Ankara'nın bu mânâda temsile ihtiyacı var mı; tartışılır. Pâyitahtımızdır, ne var ki Ankara, Cumhuriyet kurulalıberi, payitaht sıfatının altında ezilmişe benzer. Ankaralı, Ankara'da zor bulunan bir insan tipidir. Her yılın 27 Aralık'ında Gölbaşı mevkiinde Ankara havaları ile iki kol dönen cepkenli seymenleri saymazsanız, Ankara'nın kendine mahsus "alâmet"i fârika"sını hatırlamakta zorluk çekmeniz tabiidir. Denemesi bedava, koca başkentin, hemşehrilerince bilinen, okunan ve tutulan bir gazetesi bile yoktur.

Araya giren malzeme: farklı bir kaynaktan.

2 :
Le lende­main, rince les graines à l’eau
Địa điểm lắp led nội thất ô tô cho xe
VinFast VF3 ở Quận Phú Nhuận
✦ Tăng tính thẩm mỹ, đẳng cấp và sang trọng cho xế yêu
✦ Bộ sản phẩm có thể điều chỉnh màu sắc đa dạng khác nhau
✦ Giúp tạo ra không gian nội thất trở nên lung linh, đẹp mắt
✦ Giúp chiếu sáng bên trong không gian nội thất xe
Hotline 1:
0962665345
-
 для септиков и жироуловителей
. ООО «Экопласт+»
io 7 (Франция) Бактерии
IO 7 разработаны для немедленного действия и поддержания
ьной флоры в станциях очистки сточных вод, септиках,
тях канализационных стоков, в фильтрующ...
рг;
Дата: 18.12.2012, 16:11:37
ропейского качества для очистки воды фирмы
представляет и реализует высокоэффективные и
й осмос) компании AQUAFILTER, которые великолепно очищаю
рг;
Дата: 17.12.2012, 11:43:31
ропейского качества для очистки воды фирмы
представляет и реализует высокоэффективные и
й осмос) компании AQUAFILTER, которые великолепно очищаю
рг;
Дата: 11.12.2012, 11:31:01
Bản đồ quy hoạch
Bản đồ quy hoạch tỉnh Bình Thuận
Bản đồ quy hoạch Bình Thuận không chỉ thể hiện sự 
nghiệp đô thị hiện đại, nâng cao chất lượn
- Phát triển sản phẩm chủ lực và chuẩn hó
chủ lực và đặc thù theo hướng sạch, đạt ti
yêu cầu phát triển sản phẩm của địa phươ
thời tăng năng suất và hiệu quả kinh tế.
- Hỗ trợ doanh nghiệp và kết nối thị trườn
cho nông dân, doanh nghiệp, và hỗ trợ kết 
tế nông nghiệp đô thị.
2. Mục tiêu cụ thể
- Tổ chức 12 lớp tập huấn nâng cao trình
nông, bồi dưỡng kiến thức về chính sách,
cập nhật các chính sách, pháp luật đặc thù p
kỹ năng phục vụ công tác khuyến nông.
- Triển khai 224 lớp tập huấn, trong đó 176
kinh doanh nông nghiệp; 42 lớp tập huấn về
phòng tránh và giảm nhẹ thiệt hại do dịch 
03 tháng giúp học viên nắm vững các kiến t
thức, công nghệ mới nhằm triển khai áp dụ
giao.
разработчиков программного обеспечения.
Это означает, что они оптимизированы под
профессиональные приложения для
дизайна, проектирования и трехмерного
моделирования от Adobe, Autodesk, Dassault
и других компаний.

Gazeteleri olmayabilir ama Ankaralılar'ın bu demler taş gibi bir futbol takımı var; "bu demler" lâfzına takılmayalım: Gençlerbirliği Spor Kulübü 1923'te kurulmuştur ama ligde büyük"küçük demeden önüne gelenin tozunu atması, son birkaç yıla tesadüf ediyor. Hele bu sene Gençlerbirliği öyle güzel futbol oynuyor ki, bu gidişle büyük kulüp taraftarlarının tabanını kaydırması bile muhtemeldir. Yeri geldiği için söylüyorum, Galatasaray'ı tutarım lâkin bu sene Gençlerbirliği'nin şampiyon olmasını can ü yürekten diliyorum. Güzel futbol bir ödülle taçlandırılacaksa, şampiyonluktan daha anlamlı bir ödül olamaz. Elhak hakediyorlar zaten!

Memleketin kaydadeğer kalem erbablarından Tanıl Bora, şu sıralar herhalde asıl meşgalesinden ziyade futbol yazarlığı ile meşhur olsa gerektir. Birikim dergisinin daimi yazarlarından olan Tanıl Bora, münhasıran sol, siyaset, etsinite konularında kitap ve makaleler kaleme almış bir isimdir. İmzasını Radikal'in spor sayfasında görünce önceleri isim benzerliği sanmıştım. Bu yazılarında Tanıl Bora, "üç büyükler" temasının dışına çıkmaya hususen itina eden kıymetli futbol kritikleriyle, bu işten ekmek yiyen nice dinozora ders veriyor gibiydi âdetâ. Spor sayfalarında misline pek tesadüf etmediğimiz lezzette, güzel tenkidlerdi bunlar.

Tanıl Bora meğer bir taraftan, beş seneden beri "Gençlerbirliği Tarihi" yazmakla meşgul imiş. Kitabın adı ismiyle müsemmâ: "Ankara Rüzgârı". kapağında üç mânidar rengin hâkim olduğu bir futbol "enstantane"si yer alıyor: Kırmızı, siyah ve yeşil.

Gençlerbirliği Tarihi!

412 sayfalık hacimli kitabın daha ilk sayfalarında, "keşke her spor kulübünün Tanıl Bora gibi bir taraftarı olsa" diye geçti içimden. Kendisiyle birkaç defa ayaküstü sohbet etmişliğimiz var, yakından tanımam ama eminim ki Ankaralı'dır; ne var ki beş yıllık emek ve göznurunun eseri olan kitaba kim imza koysa, doğma büyüme Ankaralı olurdu. Şehir ruhu, biraz da şehir kitaplarında saklıdır çünkü ve bu kitap, "Ankara Kütüphanesi"ne konulabilecek en güzel eserlerden birini teşkil ediyor. Dikkatli gözler, kitabın içinde sadece Gençlerbirliği'nin değil, Ankara'nın da 80 yıllık geçmişinden mânidar izler bulacaklardır.

Kitaptan zevk almak için Ankaralı olmak da gerekmiyor, çünkü roman gibi akıcı bir üslûpla, hatta heyecanla okunabilecek bir eser bu.

Bu kadar kusur, kadı kızında da olur deyip geçmeyeceğim; bir "tarih" kitabı için çok gerekli olan indeksi yok eserin; ikinci baskısına inşaallah.